Yargıtay Kararı 19. Ceza Dairesi 2019/1887 E. 2021/1150 K. 04.02.2021 T.

YARGITAY KARARI
DAİRE : 19. Ceza Dairesi
ESAS NO : 2019/1887
KARAR NO : 2021/1150
KARAR TARİHİ : 04.02.2021

MAHKEMESİ :Asliye Ceza Mahkemesi
SUÇ : 5607 Sayılı Kanuna Aykırılık
HÜKÜMLER : Mahkumiyet, Nakil Aracının İadesi

Yerel Mahkemece verilen hükümler temyiz edilmekle; başvurunun süresi, kararın niteliği ve suç tarihine göre dosya incelendi, gereği görüşülüp düşünüldü:
Temyiz isteğinin reddi nedenleri bulunmadığından işin esasına geçildi.
Vicdani kanının oluştuğu duruşma sürecini yansıtan tutanaklar, belgeler ve gerekçe içeriğine göre yapılan incelemede, Başkaca temyiz sebepleri yerinde görülmemiştir.
Ancak;
I-Katılan Vekilinin suçta kullanılan nakil aracının iadesine yönelik temyiz isteminin incelenmesinde;
Suçta kullanılan nakil aracının sanık …’ye ait olması, davaya konu kaçak eşyanın nakil vasıtasının taşıma yüküne göre hacim bakımından ağırlıklı bölümünü oluşturması ve dava konusu eşyanın değeri ve nakil vasıtasının değeri dikkate alındığında nakil aracının müsaderesinin işlenen suça nazaran daha ağır sonuçlar doğurmayacağı, bu nedenle TCK’nin 54/3. maddesi uyarınca hakkaniyete de aykırı olmadığı ve aracın suça tahsis edildiği gözetilerek, nakil aracının müsaderesi yerine yazılı karar verilmesi,
II-Sanıkların ve sanık … müdafiinin sanıklar hakkında kurulan mahkumiyet hükümlerine ve katılan vekilinin sanık … hakkında kurulan mahkumiyet hükmüne yönelik temyiz istemlerinin incelenmesinde;
1-Hükümden sonra 15.04.2020 tarihli Resmi Gazete’de yayımlanarak yürürlüğe giren 7242 sayılı Kanun’un 62. maddesi ile değiştirilen 5607 sayılı Kanun’un 5/2. maddesine eklenen fıkra uyarınca kovuşturma aşamasında etkin pişmanlık uygulamasının olanaklı hale geldiği anlaşılmakla, 5237 sayılı TCK’nin 7. maddesi ve 7242 sayılı Kanun’un 63. maddesi ile 5607 sayılı Kanun’a eklenen geçici 12. maddenin 2. fıkrası mucibince ilgili hükümlerin uygulanma koşullarının bulunup bulunmadığı araştırılarak sonucuna göre sanıkların hukuki durumunun yerel mahkemece yeniden değerlendirilmesi zorunluluğu,
2- Gümrük kaçakçılığı suçlarında korunan hukuki yarar; Devletin egemenlik hakkının bir kısmı olarak ortaya çıkan kendi milli sınırları dahilindeki her türlü eşya giriş ve çıkışını kontrol etme ve düzenleme yetkisidir.

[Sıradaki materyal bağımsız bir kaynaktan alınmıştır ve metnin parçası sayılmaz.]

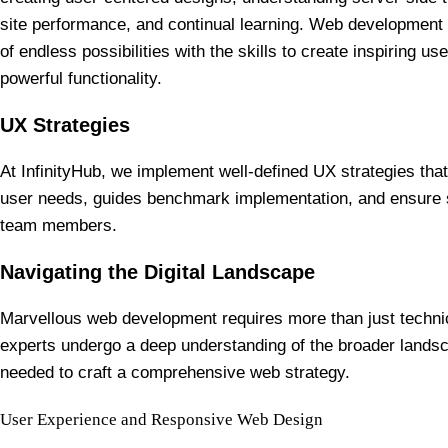
site performance, and continual learning. Web development 
of endless possibilities with the skills to create inspiring us
powerful functionality.
UX Strategies
At InfinityHub, we implement well-defined UX strategies that
user needs, guides benchmark implementation, and ensure 
team members.
Navigating the Digital Landscape
Marvellous web development requires more than just technic
experts undergo a deep understanding of the broader landsc
needed to craft a comprehensive web strategy.
User Experience and Responsive Web Design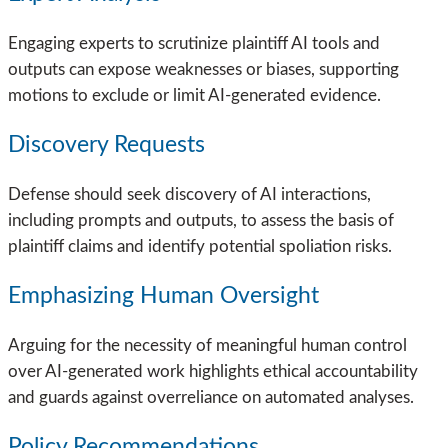
Engaging experts to scrutinize plaintiff AI tools and
outputs can expose weaknesses or biases, supporting
motions to exclude or limit AI-generated evidence.
Discovery Requests
Defense should seek discovery of AI interactions,
including prompts and outputs, to assess the basis of
plaintiff claims and identify potential spoliation risks.
Emphasizing Human Oversight
Arguing for the necessity of meaningful human control
over AI-generated work highlights ethical accountability
and guards against overreliance on automated analyses.
Policy Recommendations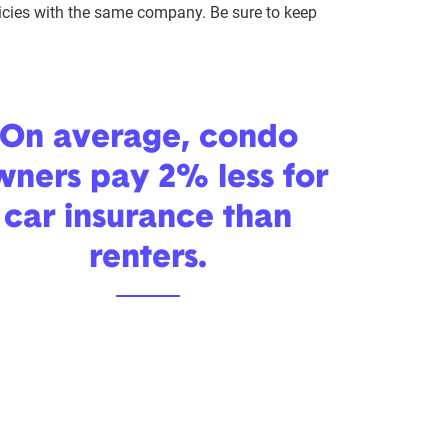
olicies with the same company. Be sure to keep
On average, condo
wners pay 2% less for
car insurance than
renters.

Anılan fiiller ile devletin söz edilen egemenlik hakkının ihlali ile birlikte devletin vergilendirme hakkı ve mali yararlarını da ihlal ettiği kuşkusuzdur. Verginin ise devletin kamu hizmetlerini finanse etmek için toplumu oluşturan kişilerden zorunlu olarak alınan ekonomik değerler olduğu nazara alındığında gümrük kaçakçılığı suçlarının vergi kaybına sebep olması sonucu, kamu hizmetlerinin finansmanında güçlükler doğuracağı muhakkaktır. Bu itibarla, gümrük kaçakçılığı suçlarının mağdurunun da devletin yürüttüğü kamu hizmetlerinden yararlanan bireylerden oluşan toplum olduğu cihetle;
UYAP ortamında yapılan araştırmada,
Sanık … hakkında 23/12/2013 tarihinde işlediği aynı suç nedeniyle açılan kamu davası üzerine, Siirt 1. Asliye Ceza Mahkemesince 2020/256 (E) sayılı dosyada yargılamaya devam olunduğunun,
Ve sanık … hakkında 18/09/2013 tarihinde işlediği aynı suç nedeniyle açılan kamu davası üzerine Pınarbaşı (Kayseri) Asliye Ceza Mahkemesince 2013/234 (E) sayılı dosya ile 26/09/2013 tarihinde işlediği aynı suç nedeniyle açılan kamu davası üzerine, Kayseri 1. Asliye Ceza Mahkemesince 2014/759 (E) sayılı dosyalarda kurulan mahkumiyet hükümlerinin temyiz edilerek Yargıtay incelemesine tabi olduğunun anlaşılması karşısında;
Anılan davaların akıbeti araştırılıp mümkünse iş bu dava birleştirilerek, suç ve iddianame tarihleri dikkate alınıp hukuki kesintinin iddianamenin düzenlenmesiyle gerçekleşeceği gözetilmek sureti ile sanığın bir suç işleme kararının icrası kapsamında, değişik zamanlarda aynı mağdura karşı aynı suçu birden fazla işleyip işlemediğinin ve hakkında TCK’nin 43/1. maddesinin uygulanması gerekip gerekmediğinin tartışılması zorunluluğu,
3-Kasıtlı suçtan hapis cezasına mahkumiyetin kanuni sonucu olarak sanıklar hakkında 5237 sayılı TCK’nın 53. maddesi uyarınca hak yoksunluklarına hükmedilmiş ise de, 24/11/2015 tarih ve 29542 sayılı Resmi Gazete’de yayımlanan Anayasa Mahkemesinin 08/10/2015 tarih ve 2014/140 E., 2015/85 K. sayılı kararı ile anılan maddenin bazı hükümlerinin iptal edilmiş olması nedeniyle yeniden değerlendirme yapılması zorunluluğu,
Kanuna aykırı, sanıkların, sanık … müdafiinin ve katılan vekilinin temyiz nedenleri bu itibarla yerinde görüldüğünden HÜKÜMLERİN tebliğnameye kısmen uygun olarak, 5320 sayılı Kanun’un 8/1. maddesi gereğince uygulanması gereken 1412 sayılı CMUK’nin 321. maddesi uyarınca BOZULMASINA, bozmanın hükmü temyiz etmeyen sanık …’a CMUK’nin 325. maddesi gereğince sirayetine, yargılamanın bozma öncesi aşamadan başlayarak sürdürülüp sonuçlandırılmak üzere dosyanın mahkemesine gönderilmesine, 04/02/2021 tarihinde oy birliğiyle karar verildi.